Unlike before, when the tax may vary depending on the month the automobile was produced, Mr. Munyori said the new schedule assures importers pay identical duty for vehicles of the same class provided they were manufactured in the same year.

“What has happened is that if a car was manufactured in 2016 either January or December, you pay the same duty. That is the only thing that they [KRA] have rectified, but now the duty has gone up because they have limited the depreciation value,” he said.

“What is going to happen with the switch to using year of registration is that we expect increased availability of the vehicles because you have a whole year to choose when to import unlike previously when we were limited because the duty for a vehicle could change based on the month they arrive.”

After import duty increased from 25% to 35% in July, the latest development has paved the way for another round of price rises for used cars, which make up more than 75% of the cars on Kenyan roads.

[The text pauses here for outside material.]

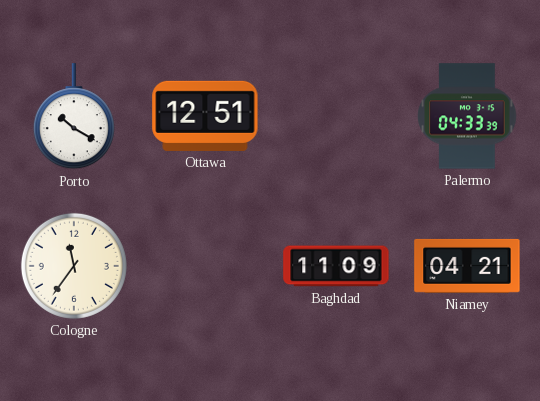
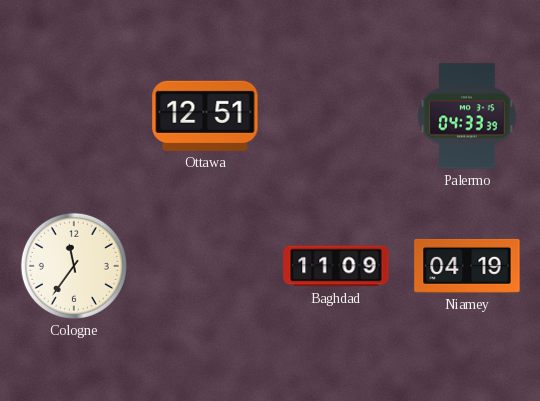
Porto: 10:20 -> none
Niamey: 04:21 -> 04:19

Dealers and manufacturers of automobiles had already increased car prices, citing shilling depreciation, a decline in the importation of secondhand cars, and higher borrowing expenses.

Following the disruption brought on by the Covid-induced shocks, especially the lack of semiconductors, an essential part of contemporary vehicles, global auto production has slowed down.

On the other hand, since the start of the year, the value of the shilling has decreased by around 17.9% against the US dollar.

Even before the levy on finished units was implemented, the increasing cost of operation had caused the dealers and manufacturers of new vehicles to raise prices in order to cover the costs and safeguard profits.